Assigned task: From the records below, output exactly the lines starting at the line with "4 uur varen op Koningsdag in Amsterdam" and ending at the line with "2007 г. была", both of them included, but no pictures.

###

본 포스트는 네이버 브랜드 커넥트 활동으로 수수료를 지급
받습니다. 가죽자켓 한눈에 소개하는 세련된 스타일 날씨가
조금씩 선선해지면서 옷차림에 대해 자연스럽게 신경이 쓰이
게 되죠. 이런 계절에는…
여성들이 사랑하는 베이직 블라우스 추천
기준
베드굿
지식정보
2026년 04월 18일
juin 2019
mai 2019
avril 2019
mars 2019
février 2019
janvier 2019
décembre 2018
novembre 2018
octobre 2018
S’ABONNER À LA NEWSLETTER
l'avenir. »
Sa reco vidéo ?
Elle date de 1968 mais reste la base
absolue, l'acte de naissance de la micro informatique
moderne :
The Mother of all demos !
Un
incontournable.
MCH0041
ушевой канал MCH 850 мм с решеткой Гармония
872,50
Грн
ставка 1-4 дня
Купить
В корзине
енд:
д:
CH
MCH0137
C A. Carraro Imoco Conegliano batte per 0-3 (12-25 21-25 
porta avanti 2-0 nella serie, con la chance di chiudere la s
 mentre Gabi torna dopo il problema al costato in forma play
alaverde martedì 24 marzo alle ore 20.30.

###

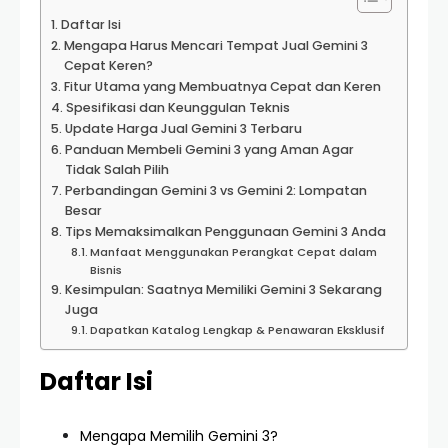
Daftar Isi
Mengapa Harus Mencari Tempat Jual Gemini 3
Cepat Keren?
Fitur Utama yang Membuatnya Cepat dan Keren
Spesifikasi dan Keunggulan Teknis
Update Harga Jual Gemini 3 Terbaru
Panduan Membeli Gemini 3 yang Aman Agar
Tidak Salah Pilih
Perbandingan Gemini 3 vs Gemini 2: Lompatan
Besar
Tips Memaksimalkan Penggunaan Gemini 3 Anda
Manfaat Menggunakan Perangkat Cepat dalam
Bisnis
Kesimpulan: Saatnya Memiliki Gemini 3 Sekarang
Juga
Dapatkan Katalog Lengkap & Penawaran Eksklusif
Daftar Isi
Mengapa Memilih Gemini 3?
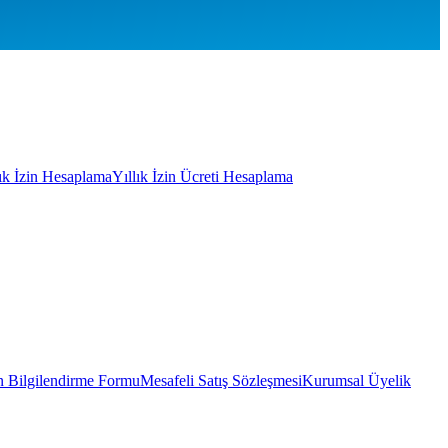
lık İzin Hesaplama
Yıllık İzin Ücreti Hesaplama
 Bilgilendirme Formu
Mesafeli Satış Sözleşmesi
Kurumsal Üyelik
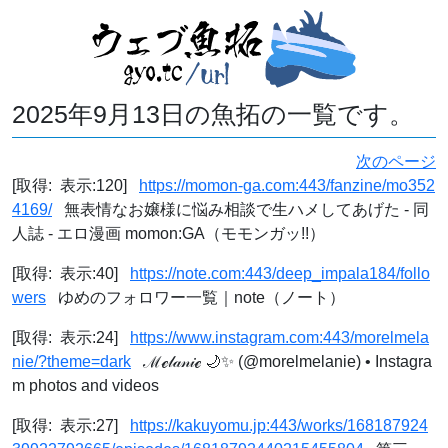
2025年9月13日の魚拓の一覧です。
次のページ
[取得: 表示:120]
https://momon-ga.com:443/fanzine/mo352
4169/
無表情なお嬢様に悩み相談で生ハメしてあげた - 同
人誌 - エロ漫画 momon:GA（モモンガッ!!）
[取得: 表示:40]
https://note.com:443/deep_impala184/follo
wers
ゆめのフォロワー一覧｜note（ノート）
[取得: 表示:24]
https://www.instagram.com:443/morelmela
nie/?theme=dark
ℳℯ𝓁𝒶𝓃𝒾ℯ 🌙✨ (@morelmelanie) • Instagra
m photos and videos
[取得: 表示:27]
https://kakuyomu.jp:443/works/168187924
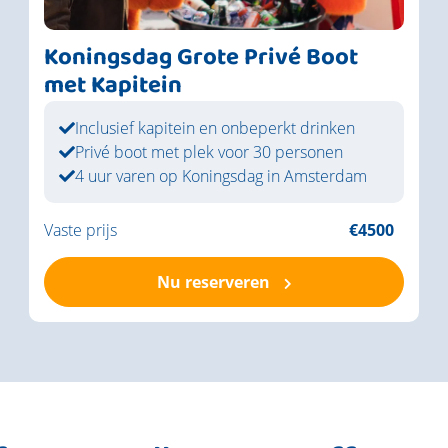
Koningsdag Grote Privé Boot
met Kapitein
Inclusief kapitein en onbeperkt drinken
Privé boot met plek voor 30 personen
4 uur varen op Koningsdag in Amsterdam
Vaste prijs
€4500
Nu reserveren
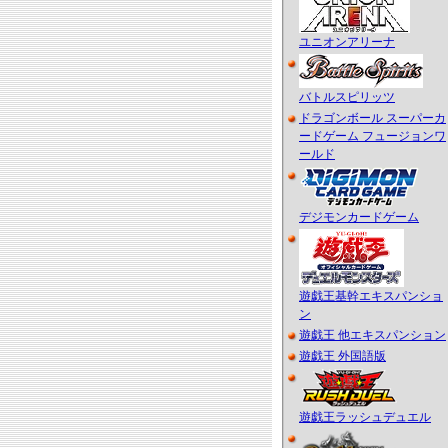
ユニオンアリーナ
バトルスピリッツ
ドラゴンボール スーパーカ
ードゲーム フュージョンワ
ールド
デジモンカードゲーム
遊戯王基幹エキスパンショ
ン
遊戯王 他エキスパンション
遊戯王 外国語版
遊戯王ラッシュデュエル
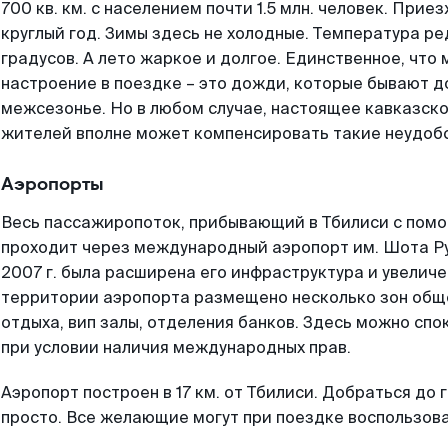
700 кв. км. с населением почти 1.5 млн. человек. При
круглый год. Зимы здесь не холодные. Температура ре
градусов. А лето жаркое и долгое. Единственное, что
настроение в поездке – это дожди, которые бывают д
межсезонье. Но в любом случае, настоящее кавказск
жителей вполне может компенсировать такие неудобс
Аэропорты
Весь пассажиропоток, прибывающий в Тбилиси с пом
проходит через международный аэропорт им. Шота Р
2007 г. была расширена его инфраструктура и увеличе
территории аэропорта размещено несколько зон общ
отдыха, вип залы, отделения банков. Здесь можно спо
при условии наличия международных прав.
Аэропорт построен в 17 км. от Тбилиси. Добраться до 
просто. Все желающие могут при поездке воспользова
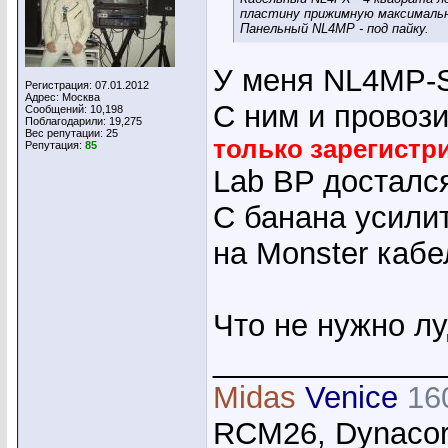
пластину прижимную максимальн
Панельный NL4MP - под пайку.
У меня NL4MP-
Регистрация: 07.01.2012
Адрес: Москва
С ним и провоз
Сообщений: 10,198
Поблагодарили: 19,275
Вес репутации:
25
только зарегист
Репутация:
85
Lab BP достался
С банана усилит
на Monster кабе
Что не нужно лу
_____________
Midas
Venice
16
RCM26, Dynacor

###

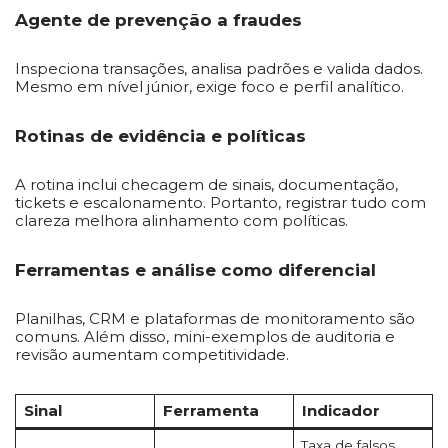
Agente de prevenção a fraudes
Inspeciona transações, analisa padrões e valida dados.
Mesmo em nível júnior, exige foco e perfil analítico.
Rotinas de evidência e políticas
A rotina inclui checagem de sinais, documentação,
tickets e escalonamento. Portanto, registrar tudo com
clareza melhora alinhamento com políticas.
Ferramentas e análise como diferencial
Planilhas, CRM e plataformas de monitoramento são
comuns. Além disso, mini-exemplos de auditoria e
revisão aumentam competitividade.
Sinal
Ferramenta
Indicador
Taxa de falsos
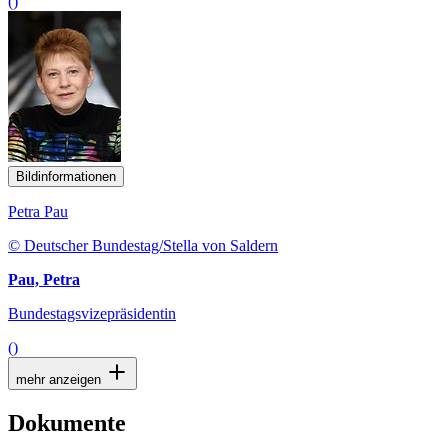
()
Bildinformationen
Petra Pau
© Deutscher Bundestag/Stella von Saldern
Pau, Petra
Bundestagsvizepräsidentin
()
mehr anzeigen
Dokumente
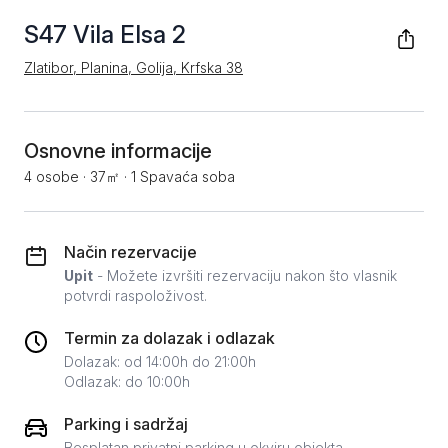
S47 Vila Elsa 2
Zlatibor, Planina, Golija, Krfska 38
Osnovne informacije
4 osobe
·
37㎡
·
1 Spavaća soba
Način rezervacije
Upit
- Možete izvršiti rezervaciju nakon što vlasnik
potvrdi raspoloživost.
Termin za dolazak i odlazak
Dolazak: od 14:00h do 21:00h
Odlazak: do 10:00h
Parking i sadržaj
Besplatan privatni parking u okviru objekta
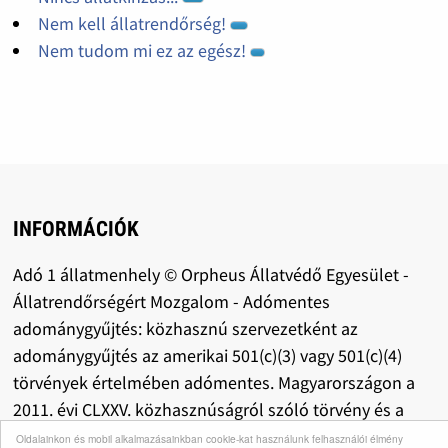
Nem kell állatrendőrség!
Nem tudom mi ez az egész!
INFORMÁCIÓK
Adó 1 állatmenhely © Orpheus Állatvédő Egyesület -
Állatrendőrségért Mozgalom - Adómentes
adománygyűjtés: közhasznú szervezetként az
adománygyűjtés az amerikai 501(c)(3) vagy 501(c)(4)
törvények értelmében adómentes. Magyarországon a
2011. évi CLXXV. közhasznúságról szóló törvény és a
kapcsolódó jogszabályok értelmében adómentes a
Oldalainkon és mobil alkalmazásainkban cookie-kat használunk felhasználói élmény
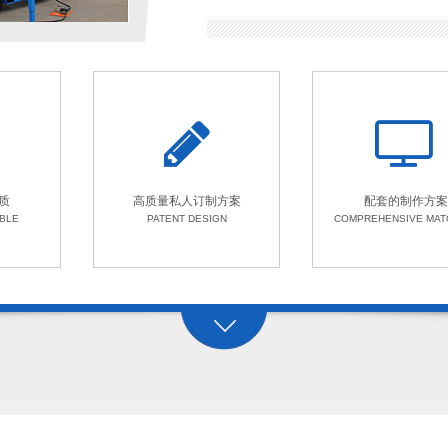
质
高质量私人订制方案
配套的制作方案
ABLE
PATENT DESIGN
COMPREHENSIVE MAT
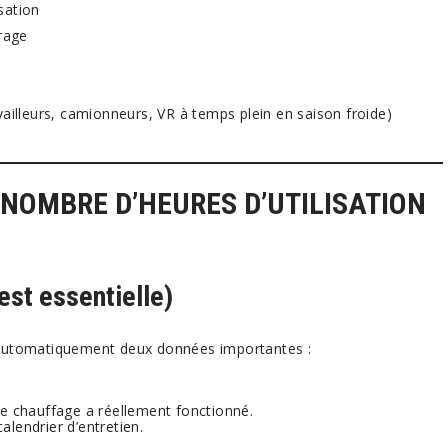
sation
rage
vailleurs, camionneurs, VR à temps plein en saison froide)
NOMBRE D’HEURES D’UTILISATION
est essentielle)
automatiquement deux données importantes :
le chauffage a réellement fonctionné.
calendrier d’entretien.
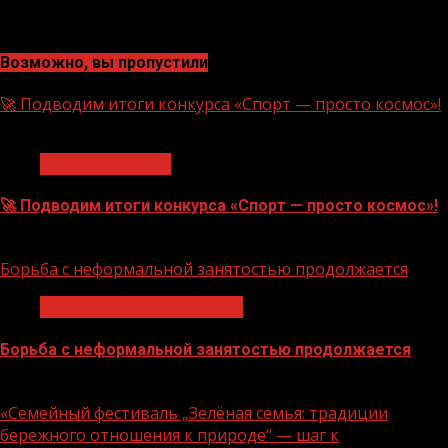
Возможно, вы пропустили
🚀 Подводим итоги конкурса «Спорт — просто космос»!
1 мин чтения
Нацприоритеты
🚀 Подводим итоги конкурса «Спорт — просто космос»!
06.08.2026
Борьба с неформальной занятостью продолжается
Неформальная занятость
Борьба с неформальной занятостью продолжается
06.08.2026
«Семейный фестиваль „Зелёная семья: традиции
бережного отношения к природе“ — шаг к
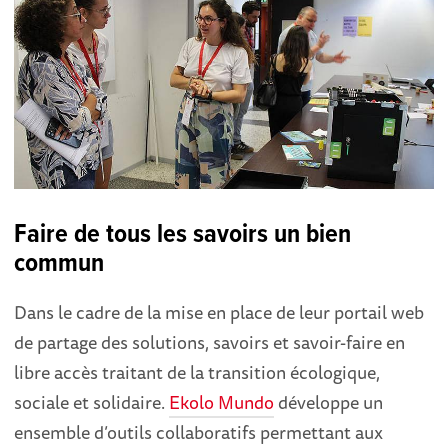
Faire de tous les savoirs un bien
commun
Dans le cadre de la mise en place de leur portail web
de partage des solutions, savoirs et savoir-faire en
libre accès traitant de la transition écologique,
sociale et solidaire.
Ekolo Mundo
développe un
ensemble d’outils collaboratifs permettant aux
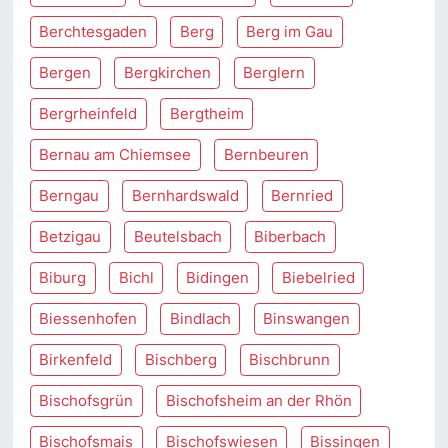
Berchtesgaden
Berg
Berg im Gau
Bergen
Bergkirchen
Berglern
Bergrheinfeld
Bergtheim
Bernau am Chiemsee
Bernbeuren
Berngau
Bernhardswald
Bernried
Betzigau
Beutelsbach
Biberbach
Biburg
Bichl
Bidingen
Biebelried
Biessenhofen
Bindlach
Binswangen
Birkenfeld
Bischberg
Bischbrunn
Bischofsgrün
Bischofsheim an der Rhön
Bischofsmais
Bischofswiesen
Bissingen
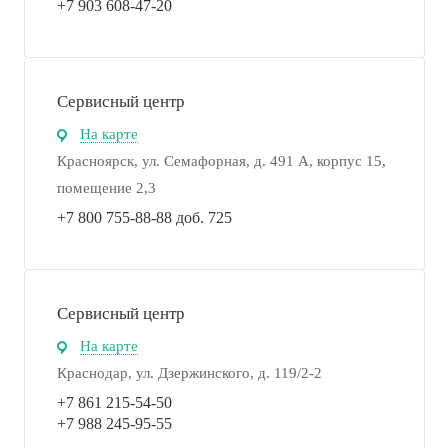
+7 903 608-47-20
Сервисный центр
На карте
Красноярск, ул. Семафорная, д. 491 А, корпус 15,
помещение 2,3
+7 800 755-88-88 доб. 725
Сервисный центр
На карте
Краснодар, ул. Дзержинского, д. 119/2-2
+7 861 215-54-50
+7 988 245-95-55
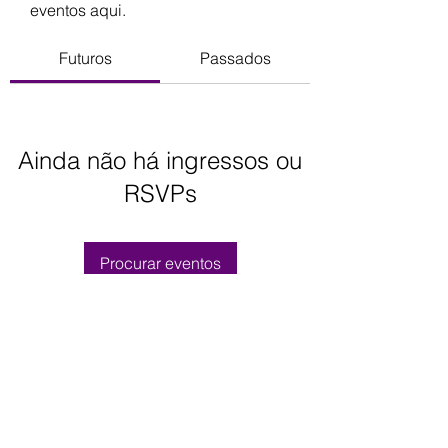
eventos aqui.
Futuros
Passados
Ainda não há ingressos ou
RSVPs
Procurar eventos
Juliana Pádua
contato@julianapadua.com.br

###

Exercise answer:
4 uur varen op Koningsdag in Amsterdam
Vaste prijs
€4500
Nu reserveren
ユニオンアリーナ
バトルスピリッツ
ドラゴンボール スーパーカ
ードゲーム フュージョンワ
ールド
デジモンカードゲーム
遊戯王基幹エキスパンショ
ン
遊戯王 他エキスパンション
遊戯王 外国語版
遊戯王ラッシュデュエル
700 кв. км. с населением почти 1.5 млн. человек. При
круглый год. Зимы здесь не холодные. Температура ре
градусов. А лето жаркое и долгое. Единственное, что
настроение в поездке – это дожди, которые бывают д
межсезонье. Но в любом случае, настоящее кавказск
жителей вполне может компенсировать такие неудобс
Аэропорты
Весь пассажиропоток, прибывающий в Тбилиси с пом
проходит через международный аэропорт им. Шота Р
2007 г. была расширена его инфраструктура и увеличе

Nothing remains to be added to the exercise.